Halo Mirooganisme Laut!: Meningkatkan Kemampuan Mikroalgae untuk Menangkap CO2 di Lingkungan dan Mengurangi efek rumah kaca
0
(a) Kolam terbuka. Credit:mission2018.com, (b) fotobioreaktor. Credit:oilgae.com |
Mikroorganisme laut mampu hidup di lingkungan magma yang panas di bawah dasar laut, memiliki karakteristik tahan terjadap kondisi kimia yang suhu, tekanan, pH, dan racun logam berat yang ekstrim. Mikroorganisme ini merupakan sumber teknologi yang penting untuk penerapan bioteknologi yang baru. Fiksasi CO2 yang dilakukan oleh mikroorganisme juga mampu menyediakan enzim yang beraneka ragam, gen, dan proses metabolisme yang penting untuk pengembangan bioteknologi dalam pengurangan CO2 di atmosfer, produksi biofuel, dan sintesis kimia. Oleh karena itu selain menggunakan mikroorganisme untuk menangkap CO2 di atmosfer, juga dapat dilakukan dengan menggunakan ekstrak enzim yang diekstrak dari mikroorganisme tersebut (contoh enzim anhidrase karbonik, AK). Sejumlah reaktor dikembangkan dengan menggunakan enzim AK untuk mengekstrak CO2 dari campuran gas dan menggunakan CO2 tersebut untuk menghasilkan biogas.

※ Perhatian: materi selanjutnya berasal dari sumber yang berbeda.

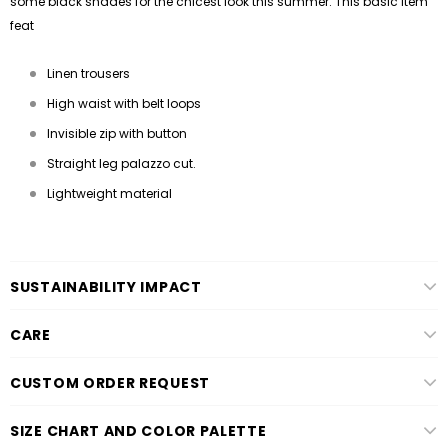
some black shades for the chicest look this summer. This basic item
feat
Linen trousers
High waist with belt loops
Invisible zip with button
Straight leg palazzo cut.
Lightweight material
SUSTAINABILITY IMPACT
CARE
CUSTOM ORDER REQUEST
SIZE CHART AND COLOR PALETTE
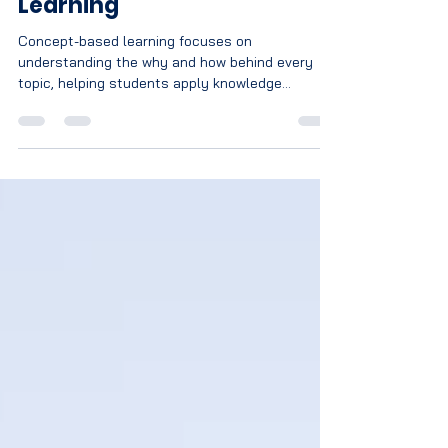
Feb 24
2 min read
The Importance of Concept
Based Learning Over Rote
Learning
Concept-based learning focuses on
understanding the why and how behind every
topic, helping students apply knowledge
confidently in exams and real life. Unlike rote
learning, it promotes critical thinking, long-term
retention, and reduced exam fear, preparing
students for lifelong success.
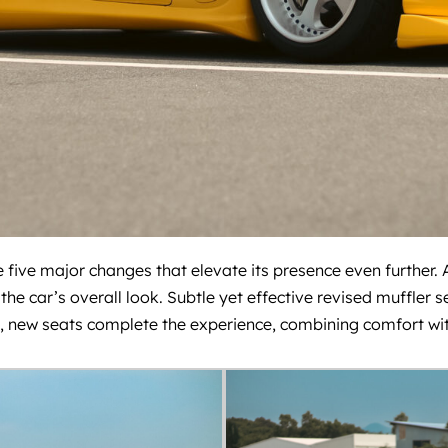
 five major changes that elevate its presence even further. A
the car’s overall look. Subtle yet effective revised muffler
, new seats complete the experience, combining comfort with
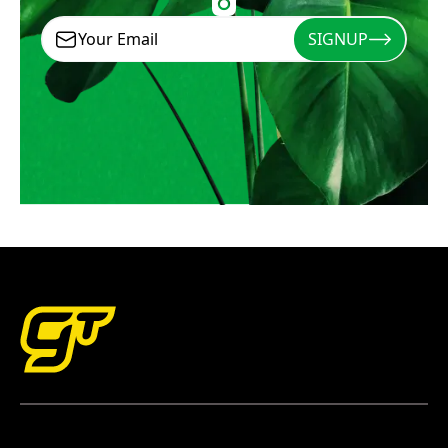
SIGNUP
Signup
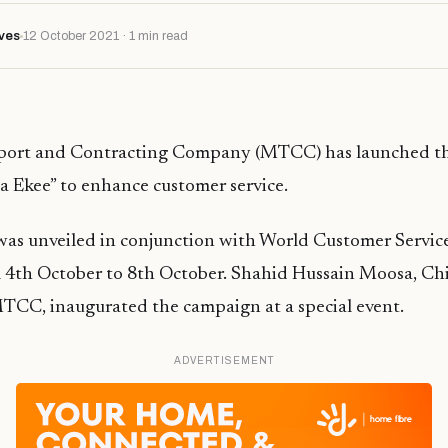
ves
12 October 2021 · 1 min read
sport and Contracting Company (MTCC) has launched t
 Ekee” to enhance customer service.
as unveiled in conjunction with World Customer Servic
m 4th October to 8th October. Shahid Hussain Moosa, Ch
MTCC, inaugurated the campaign at a special event.
ADVERTISEMENT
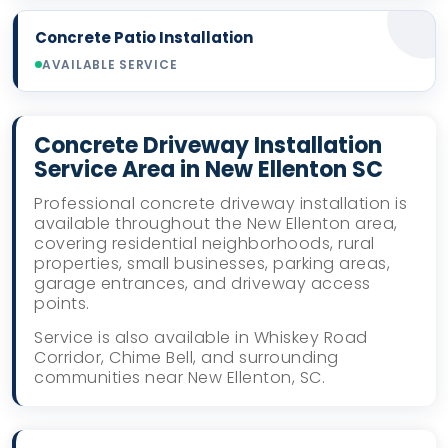
Concrete Patio Installation
AVAILABLE SERVICE
Concrete Driveway Installation
Service Area in New Ellenton SC
Professional concrete driveway installation is
available throughout the New Ellenton area,
covering residential neighborhoods, rural
properties, small businesses, parking areas,
garage entrances, and driveway access
points.
Service is also available in Whiskey Road
Corridor, Chime Bell, and surrounding
communities near New Ellenton, SC.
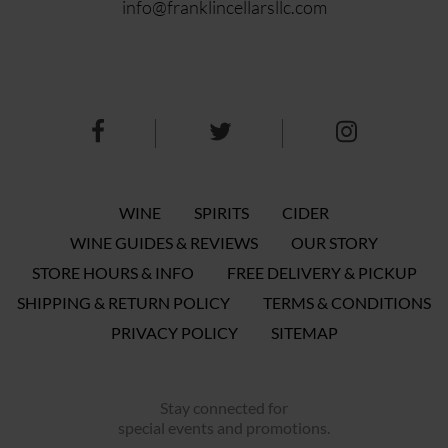
info@franklincellarsllc.com
WINE
SPIRITS
CIDER
WINE GUIDES & REVIEWS
OUR STORY
STORE HOURS & INFO
FREE DELIVERY & PICKUP
SHIPPING & RETURN POLICY
TERMS & CONDITIONS
PRIVACY POLICY
SITEMAP
Stay connected for
special events and promotions.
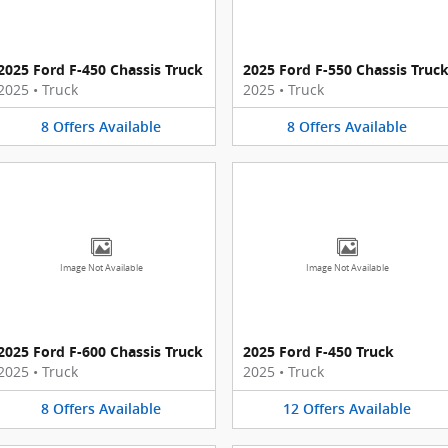
2025 Ford F-450 Chassis Truck
2025 Ford F-550 Chassis Truc
2025
•
Truck
2025
•
Truck
8
Offers
Available
8
Offers
Available
Image Not Available
Image Not Available
2025 Ford F-600 Chassis Truck
2025 Ford F-450 Truck
2025
•
Truck
2025
•
Truck
8
Offers
Available
12
Offers
Available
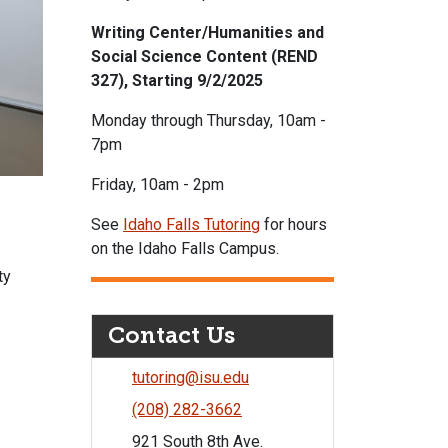
Writing Center/Humanities and
Social Science Content (REND
327), Starting 9/2/2025
Monday through Thursday, 10am -
7pm
Friday, 10am - 2pm
See
Idaho Falls Tutoring
for hours
on the Idaho Falls Campus.
ty
Contact Us
tutoring@isu.edu
(208) 282-3662
921 South 8th Ave.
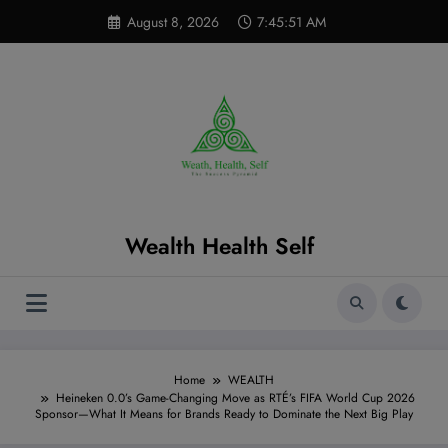
Skip
modal-check
August 8, 2026
7:45:52 AM
to
content
Wealth Health Self
Home
WEALTH
Heineken 0.0’s Game-Changing Move as RTÉ’s FIFA World Cup 2026
Sponsor—What It Means for Brands Ready to Dominate the Next Big Play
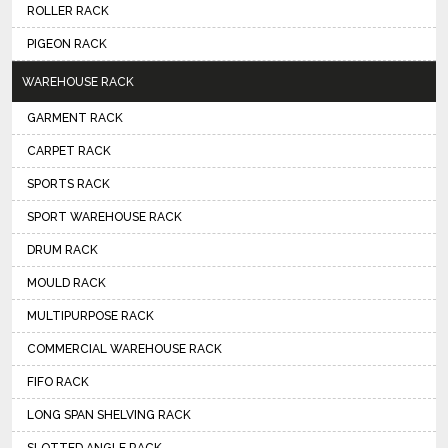
ROLLER RACK
PIGEON RACK
WAREHOUSE RACK
GARMENT RACK
CARPET RACK
SPORTS RACK
SPORT WAREHOUSE RACK
DRUM RACK
MOULD RACK
MULTIPURPOSE RACK
COMMERCIAL WAREHOUSE RACK
FIFO RACK
LONG SPAN SHELVING RACK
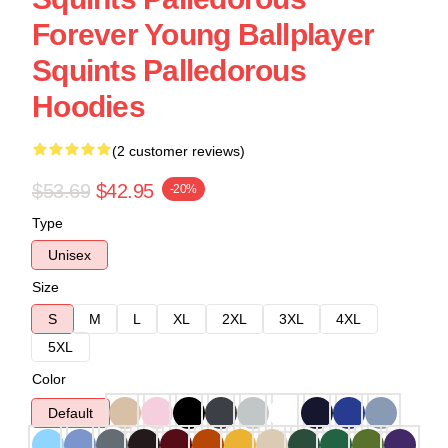
Forever Young Ballplayer
Squints Palledorous
Hoodies
(2 customer reviews)
$53.69
$42.95
-20%
Type
Unisex
Size
S
M
L
XL
2XL
3XL
4XL
5XL
Color
Default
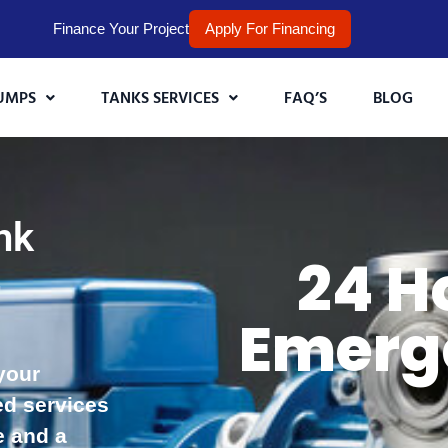
Finance Your Project
Apply For Financing
UMPS
TANKS SERVICES
FAQ’S
BLOG
nk
24 H
,
Emerg
your
ed services
e and a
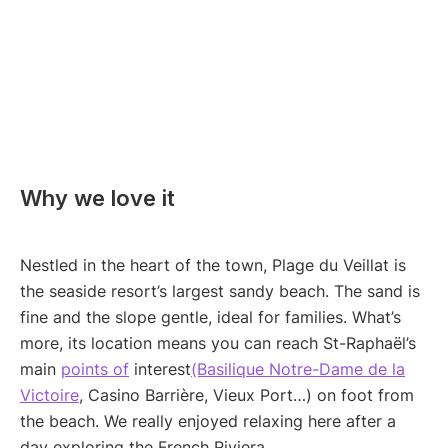
Why we love it
Nestled in the heart of the town, Plage du Veillat is
the seaside resort’s largest sandy beach. The sand is
fine and the slope gentle, ideal for families. What’s
more, its location means you can reach St-Raphaël’s
main
points of
interest
(Basilique Notre-Dame de la
Victoire
, Casino Barrière, Vieux Port…) on foot from
the beach. We really enjoyed relaxing here after a
day exploring the French Riviera.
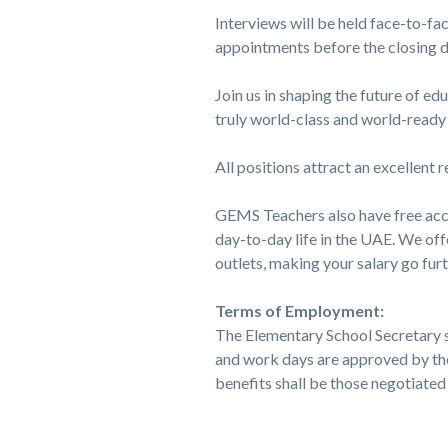
Interviews will be held face-to-fa
appointments before the closing d
Join us in shaping the future of e
truly world-class and world-ready 
All positions attract an excellent
GEMS Teachers also have free acc
day-to-day life in the UAE. We offe
outlets, making your salary go fur
Terms of Employment:
The Elementary School Secretary s
and work days are approved by th
benefits shall be those negotiat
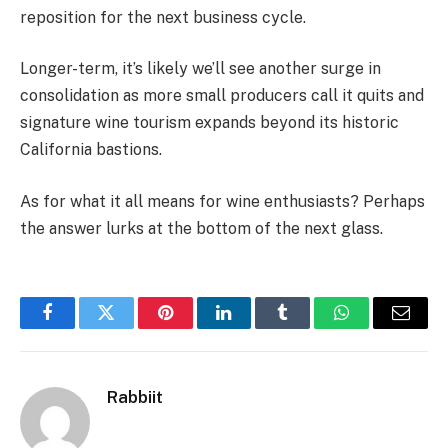
reposition for the next business cycle.
Longer-term, it’s likely we’ll see another surge in
consolidation as more small producers call it quits and
signature wine tourism expands beyond its historic
California bastions.
As for what it all means for wine enthusiasts? Perhaps
the answer lurks at the bottom of the next glass.
Facebook
Twitter
Pinterest
LinkedIn
Tumblr
WhatsApp
Email
Rabbiit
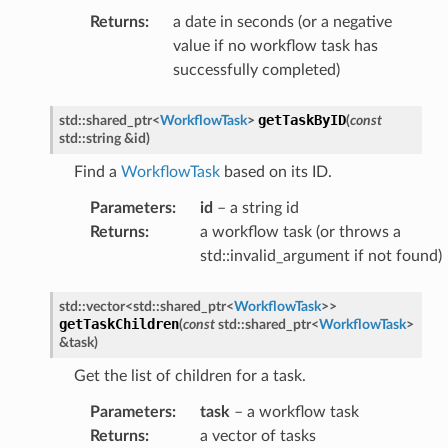
Returns
:
a date in seconds (or a negative
value if no workflow task has
successfully completed)
getTaskByID
std
::
shared_ptr
<
WorkflowTask
>
(
const
std
::
string
&
id
)
Find a
WorkflowTask
based on its ID.
Parameters
:
id
– a string id
oadCompleteMessage
Returns
:
a workflow task (or throws a
std::invalid_argument if not found)
onInvocationAnswerMessage
onInvocationCompleteMessage
std
::
vector
<
std
::
shared_ptr
<
WorkflowTask
>
>
onInvocationRequestMessage
getTaskChildren
(
const
std
::
shared_ptr
<
WorkflowTask
>
&
task
)
onRegisterAnswerMessage
Get the list of children for a task.
onRegisterRequestMessage
tionExecutionCompleteMessage
Parameters
:
task
– a workflow task
Returns
:
a vector of tasks
e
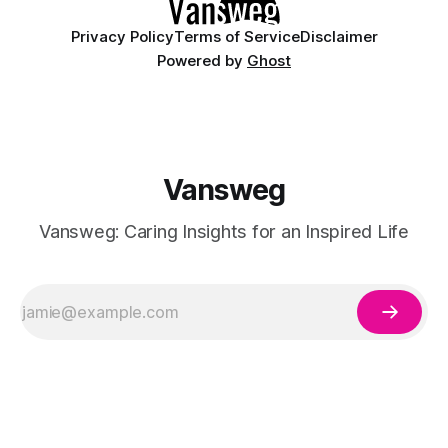
Privacy Policy
Terms of Service
Disclaimer
Powered by
Ghost
Vansweg
Vansweg: Caring Insights for an Inspired Life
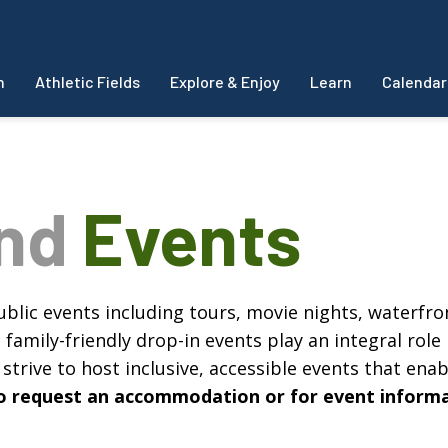
m
Athletic Fields
Explore & Enjoy
Learn
Calendar
and
Events
blic events including tours, movie nights, waterfron
amily-friendly drop-in events play an integral role 
strive to host inclusive, accessible events that enabl
, to request an accommodation or for event inform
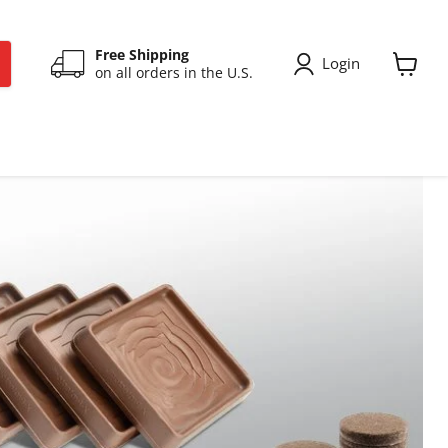
Free Shipping
Login
on all orders in the U.S.
View
cart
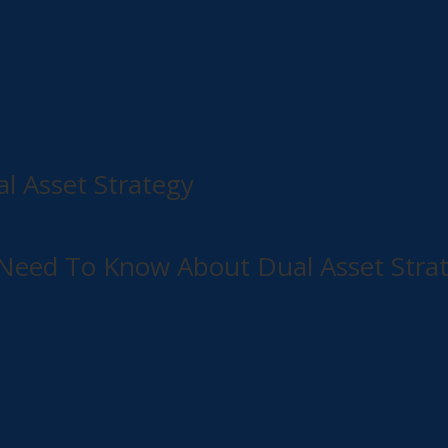
al Asset Strategy
u Need To Know About Dual Asset Stra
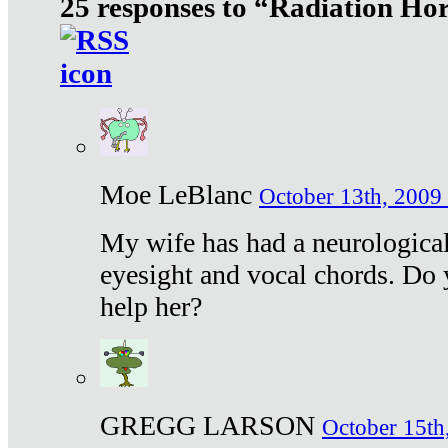
25 responses to “Radiation Ho
Moe LeBlanc
October 13th, 2009 
My wife has had a neurological 
eyesight and vocal chords. Do 
help her?
GREGG LARSON
October 15th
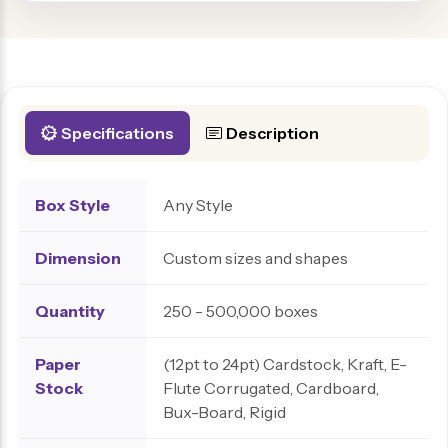
Specifications
Description
Box Style
Any Style
Dimension
Custom sizes and shapes
Quantity
250 - 500,000 boxes
Paper
(12pt to 24pt) Cardstock, Kraft, E-
Stock
Flute Corrugated, Cardboard,
Bux-Board, Rigid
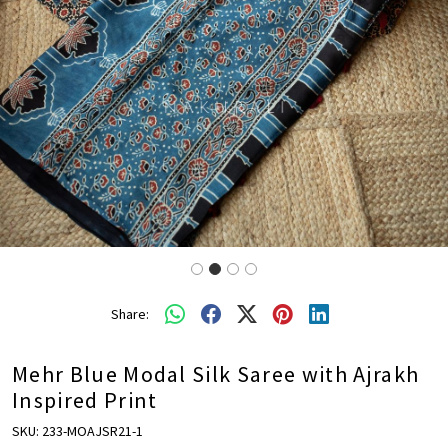
Share:
Mehr Blue Modal Silk Saree with Ajrakh
Inspired Print
SKU:
233-MOAJSR21-1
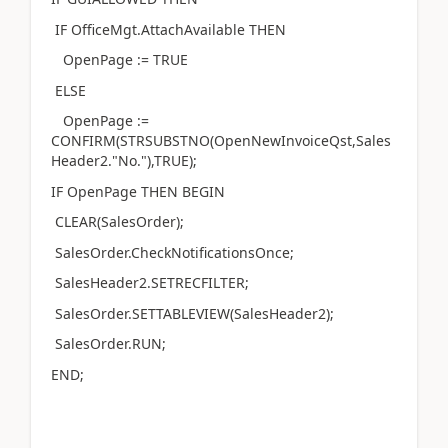
IF OfficeMgt.AttachAvailable THEN
OpenPage := TRUE
ELSE
OpenPage :=
CONFIRM(STRSUBSTNO(OpenNewInvoiceQst,Sales
Header2."No."),TRUE);
IF OpenPage THEN BEGIN
CLEAR(SalesOrder);
SalesOrder.CheckNotificationsOnce;
SalesHeader2.SETRECFILTER;
SalesOrder.SETTABLEVIEW(SalesHeader2);
SalesOrder.RUN;
END;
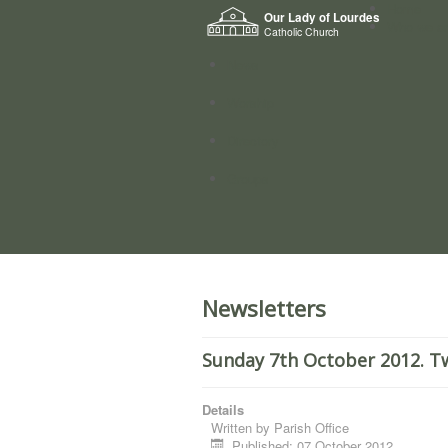
Home
Our Lady of Lourdes
Who we a
Catholic Church
News
Worship
Directory
Groups
Newsletters
Sunday 7th October 2012. T
Details
Written by
Parish Office
Published: 07 October 2012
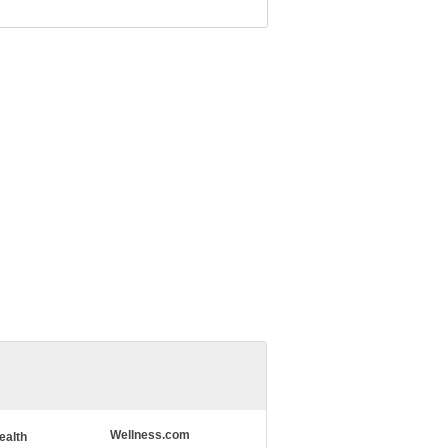
Wellness.com
ealth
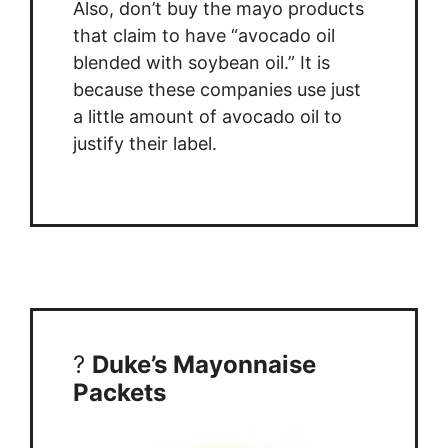
Also, don’t buy the mayo products
that claim to have “avocado oil
blended with soybean oil.” It is
because these companies use just
a little amount of avocado oil to
justify their label.
?
Duke’s Mayonnaise
Packets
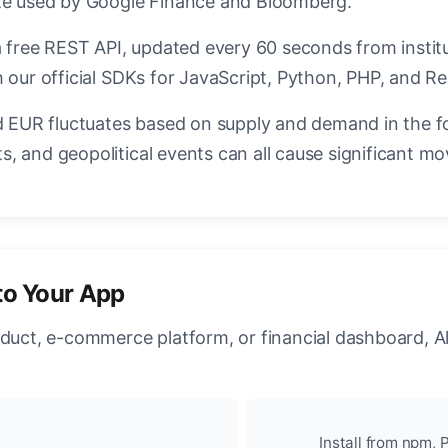
ate used by Google Finance and Bloomberg.
a free REST API, updated every 60 seconds from instit
 our official SDKs for JavaScript, Python, PHP, and Re
EUR fluctuates based on supply and demand in the f
, and geopolitical events can all cause significant mo
to Your App
oduct, e-commerce platform, or financial dashboard, A
Install from npm, P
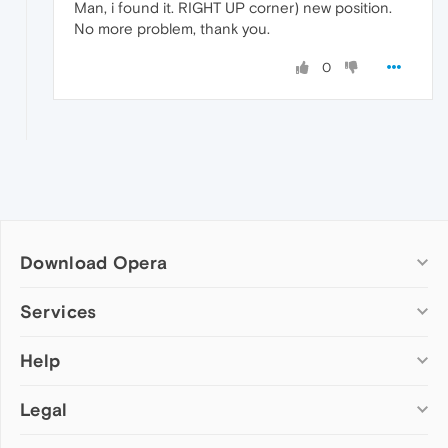
Man, i found it. RIGHT UP corner) new position.
No more problem, thank you.
0
Download Opera
Computer browsers
Services
Opera for Windows
Help
Add-ons
Opera for Mac
Opera account
Opera for Linux
Legal
Wallpapers
Help & support
Opera beta version
Opera Ads
Opera blogs
Opera USB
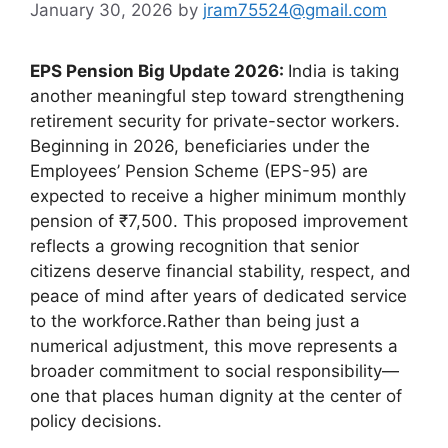
January 30, 2026
by
jram75524@gmail.com
EPS Pension Big Update 2026:
India is taking
another meaningful step toward strengthening
retirement security for private-sector workers.
Beginning in 2026, beneficiaries under the
Employees’ Pension Scheme (EPS-95) are
expected to receive a higher minimum monthly
pension of ₹7,500. This proposed improvement
reflects a growing recognition that senior
citizens deserve financial stability, respect, and
peace of mind after years of dedicated service
to the workforce.Rather than being just a
numerical adjustment, this move represents a
broader commitment to social responsibility—
one that places human dignity at the center of
policy decisions.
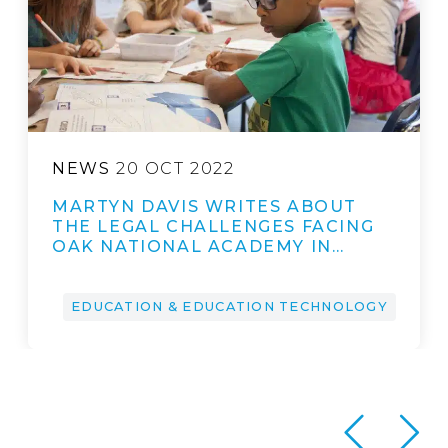
NEWS
20 OCT 2022
MARTYN DAVIS WRITES ABOUT
THE LEGAL CHALLENGES FACING
OAK NATIONAL ACADEMY IN…
EDUCATION & EDUCATION TECHNOLOGY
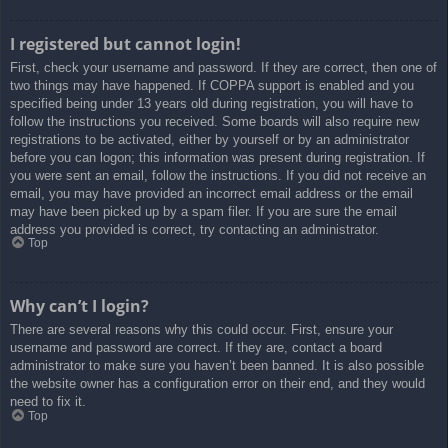
I registered but cannot login!
First, check your username and password. If they are correct, then one of
two things may have happened. If COPPA support is enabled and you
specified being under 13 years old during registration, you will have to
follow the instructions you received. Some boards will also require new
registrations to be activated, either by yourself or by an administrator
before you can logon; this information was present during registration. If
you were sent an email, follow the instructions. If you did not receive an
email, you may have provided an incorrect email address or the email
may have been picked up by a spam filer. If you are sure the email
address you provided is correct, try contacting an administrator.
Top
Why can’t I login?
There are several reasons why this could occur. First, ensure your
username and password are correct. If they are, contact a board
administrator to make sure you haven’t been banned. It is also possible
the website owner has a configuration error on their end, and they would
need to fix it.
Top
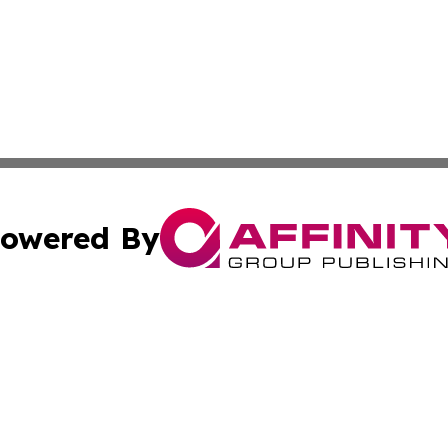
owered By
ubmit Press Release
Terms & Conditions
Copyright/DMCA
s Inc. dba Affinity Group Publishing & Emirates Free Press
Cookie Settings / Your Privacy Choices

AK merupakan enzim yang dapat mengakatalisis perubahan CO2 menjadi bikarbonat, perubahan CO2 selektif menjadi fase cair, dan dapat memisahkan CO2 dari gas lain. Oleh karena itu, sebagai katalis yang potensial, AK dapat digunakan untuk menangkap CO2 dari sumber polusi udara. Reaktor skala laboratorium telah dikembangkan untuk mengevaluasi penangkapan karbon dioksida dari gas menjadi cair. Efisiensi penangkapan dapat ditingkatkan dengan menambahkan bahan dasar (seperti sodium hidroksida) untuk membentuk bikarbonat atau karbonat, yang selanjutnya dapat diubah menjadi CaCO3 yang tidak larut dengan menambahkan kation presipitasi, seperti Ca2+. CaCO3 merupakan mineral yang stabil yang ditemukan di beberpa bagian di permukaan bumi ini, dan merupakan komponen utama kerang laut, siput, mutiata, dan cangkang telur.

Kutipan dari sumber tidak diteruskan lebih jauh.